Resources “continue to offer the best combination of valuations and growth”, the Deutsche Bank strategists said, with valuations that match the overall market but with 20 per cent earnings growth forecast for this financial year.

Miners lost 0.9 per cent over the week after gyrations in the metal markets pulled the sector down. Volatility in commodity prices offset a boost to sentiment around the sector after broker Citi during the week turned positive on many of the big names.

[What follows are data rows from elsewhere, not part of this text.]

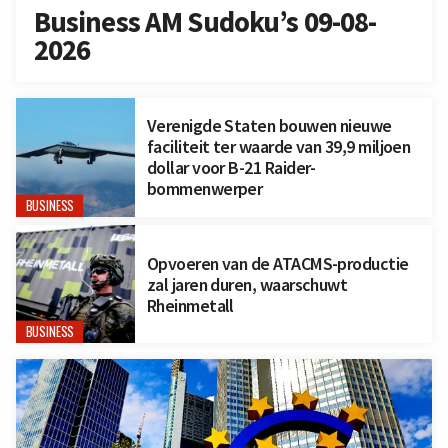
Business AM Sudoku’s 09-08-
2026
Verenigde Staten bouwen nieuwe
faciliteit ter waarde van 39,9 miljoen
dollar voor B-21 Raider-
bommenwerper
BUSINESS
Opvoeren van de ATACMS-productie
zal jaren duren, waarschuwt
Rheinmetall
BUSINESS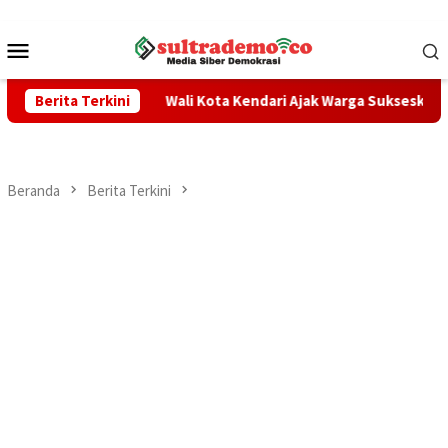
Loncat
ke
Menu
konten
Mobile
 TPPO
Berita Terkini
Wali Kota Kendari Ajak Warga Sukseskan Sensus Eko
Beranda
Berita Terkini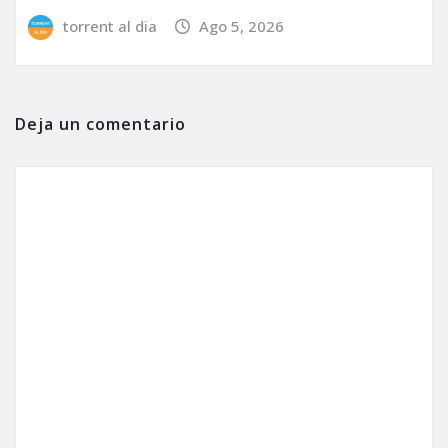
torrent al dia
Ago 5, 2026
Deja un comentario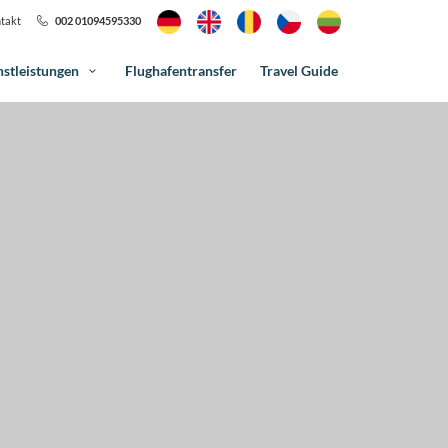
takt
002 01094595330
nstleistungen
Flughafentransfer
Travel Guide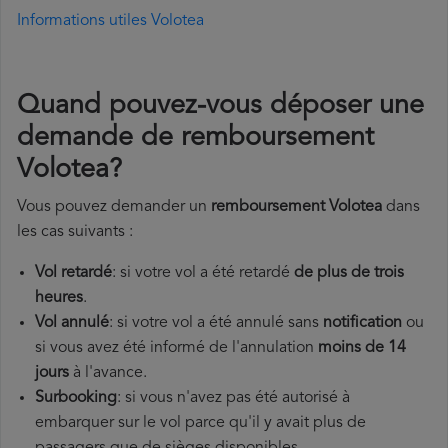
Informations utiles Volotea
Quand pouvez-vous déposer une
demande de remboursement
Volotea?
Vous pouvez demander un
remboursement Volotea
dans
les cas suivants :
Vol retardé
: si votre vol a été retardé
de plus de trois
heures
.
Vol annulé
: si votre vol a été annulé sans
notification
ou
si vous avez été informé de l'annulation
moins de 14
jours
à l'avance.
Surbooking
: si vous n'avez pas été autorisé à
embarquer sur le vol parce qu'il y avait plus de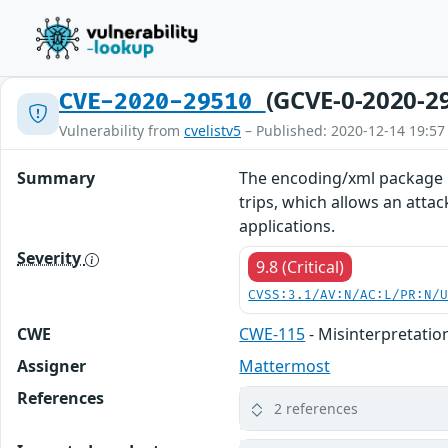
(GCVE-0-2020-2
CVE-2020-29510
Vulnerability from
cvelistv5
– Published: 2020-12-14 19:57
Summary
The encoding/xml package in
trips, which allows an atta
applications.
Severity
9.8 (Critical)
CVSS:3.1/AV:N/AC:L/PR:N/
CWE
CWE-115
- Misinterpretatio
Assigner
Mattermost
References
2 references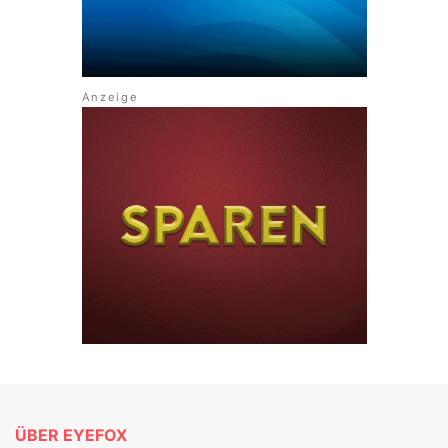
ÜBER EYEFOX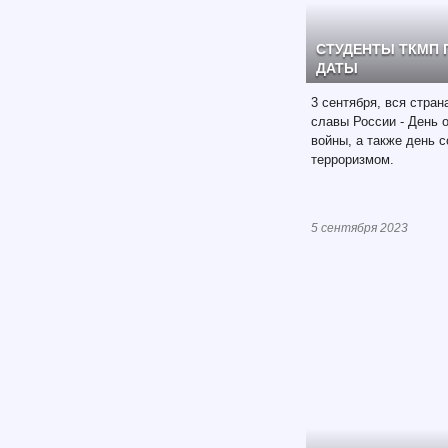
СТУДЕНТЫ ТКМП
ДАТЫ
3 сентября, вся стран
славы России - День 
войны, а также день 
терроризмом.
5 сентября 2023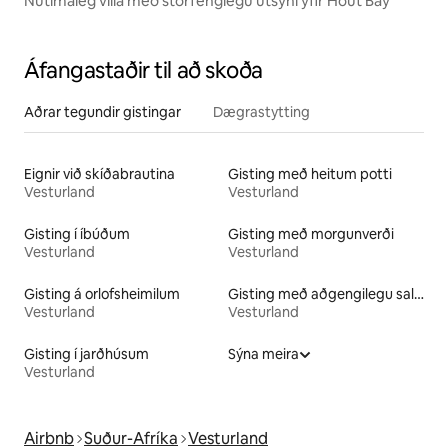
Nútímaleg villa með stórfenglegu útsýni yfir Hout Bay
Áfangastaðir til að skoða
Aðrar tegundir gistingar
Dægrastytting
Eignir við skíðabrautina
Gisting með heitum potti
Vesturland
Vesturland
Gisting í íbúðum
Gisting með morgunverði
Vesturland
Vesturland
Gisting á orlofsheimilum
Gisting með aðgengilegu salerni
Vesturland
Vesturland
Gisting í jarðhúsum
Sýna meira
Vesturland
Airbnb
Suður-Afríka
Vesturland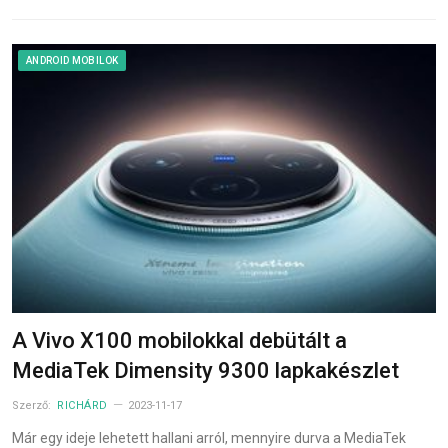
ANDROID MOBILOK
A Vivo X100 mobilokkal debütált a
MediaTek Dimensity 9300 lapkakészlet
Szerző:
RICHÁRD
2023-11-17
Már egy ideje lehetett hallani arról, mennyire durva a MediaTek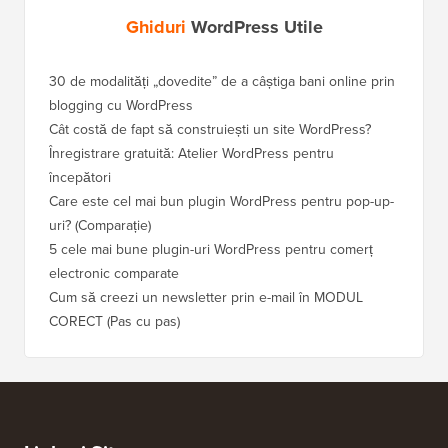
Ghiduri
WordPress Utile
30 de modalități „dovedite” de a câștiga bani online prin
Cum să-
blogging cu WordPress
WordPre
Cât costă de fapt să construiești un site WordPress?
Cum să 
a pierd
Înregistrare gratuită: Atelier WordPress pentru
începători
Cum să 
clasame
Care este cel mai bun plugin WordPress pentru pop-up-
uri? (Comparație)
Cum să 
5 cele mai bune plugin-uri WordPress pentru comerț
Cum să 
electronic comparate
Cum să 
Cum să creezi un newsletter prin e-mail în MODUL
fără ti
CORECT (Pas cu pas)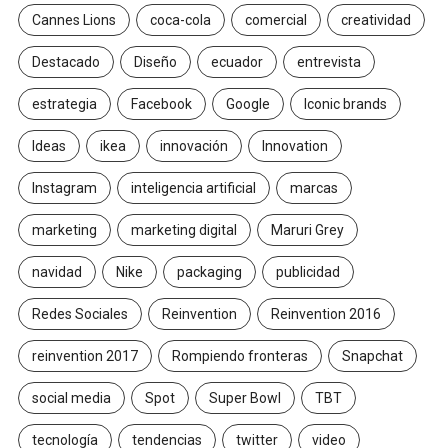
Cannes Lions
coca-cola
comercial
creatividad
Destacado
Diseño
ecuador
entrevista
estrategia
Facebook
Google
Iconic brands
Ideas
ikea
innovación
Innovation
Instagram
inteligencia artificial
marcas
marketing
marketing digital
Maruri Grey
navidad
Nike
packaging
publicidad
Redes Sociales
Reinvention
Reinvention 2016
reinvention 2017
Rompiendo fronteras
Snapchat
social media
Spot
Super Bowl
TBT
tecnología
tendencias
twitter
video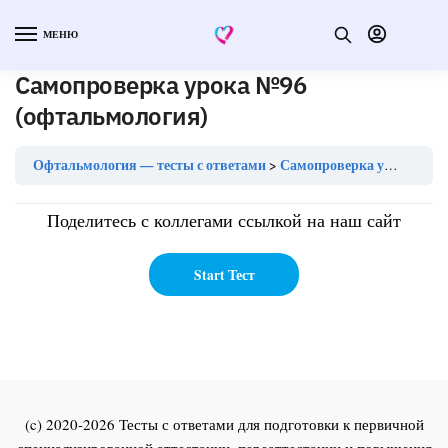
МЕНЮ
Самопроверка урока №96
(офтальмология)
Офтальмология — тесты с ответами
Самопроверка урока №96 (офтальмология)
Поделитесь с коллегами ссылкой на наш сайт
(c) 2020-2026 Тесты с ответами для подготовки к первичной
специализированной аттестации, переаттестации и повышения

Broker action was a theme all week, with Telstra climbing on Monday after an upgrade by Macquarie Bank following the company’s earnings revision which was released at the end of last week. The bank upgraded Telstra from neutral to outperform with a $3.70 price target. Telstra shares jumped 7.9 per cent over the week to end at $3.69.

Stock watch ASX Ltd

If the folks at ASX Ltd were hoping the buzz around blockchain would rub off on their stock, they would have been disappointed. After a getting a bit of a lift on Thursday to $57.33 a piece, the shares lost that ground and more on the week’s final session, ending off 2 per cent at $56.25 as analysts reacted in a cool way to the ASX’s announcement that it plans to replace CHESS with its blockchain, or distributed ledger technology, solution. “At this stage, this is little more than a technology replacement decision,” Citi analysts said, adding that “blockchain should boost revenue, but not for some time yet”. The broker has a “sell” rating on the stock, saying it looks expensive. MoversCrypto-craze

Bitcoin surged to dizzying new highs this week, and financial market uncertainty in China may account for some of the increased demand for the cryptocurrency, Amplifying Global FX Capital analyst Greg Gibbs said. “Chinese investors have developed an affinity for bitcoin, using it in recent years as a vehicle to move capital offshore,” Mr Gibbs said. The virtual currency could even be a budding safehaven in place of traditional store of value, gold, he said. Chinese debt

There are signs that China’s attempts to rein in leverage levels is bearing fruit. Total debt for almost 4000 non-financial firms listed on the mainland is now on average about the same size as earnings, down from 2.4 times a year earlier, according to data compiled by Bloomberg. Their operating profits can now cover over 18 times interest expense, a significant improvement from just 5 times in 2016. The improvement has been propelled by supply cuts, rebounding prices and a boom in global trade that have boosted profit growth. Waiting for Godot

An unexpected breakout in inflation is something analysts are worried could pour cold water over hot markets in the coming year. “Predicting a sustained recovery in US inflation to target over the past decade has been ill-fated,” ANZ economists noted. But 2017 “may yet prove to be a watershed year”. They point to the year’s strong global economic uplift, a tightening US labour market, and that US fiscal policy is “poised to become expansionary”. The ANZ team forecast that the Fed will raise rates by 75 bps next year, with the Fed funds rate reaching 2.5 per cent by mid-2019. Resilient lending

Home loan approvals beat market expectations in October, with surprising strength in investor lending. Housing finance worth a total of $32.5 billion was approved in October up 0.6 per cent, seasonally adjusted, on September. The Australian Bureau of Statistics data also showed investor loan approvals rose 1.6 per cent to $11.96 billion, while owner occupier approvals was flat at $20.55 billion. Westpac senior economist Matthew Hassan said the data showed that housing finance approvals were holding up much better than expected despite a slowdown in auction clearance rates, prices and turnover.

This story Administrator ready to work first appeared on Nanjing Night Net.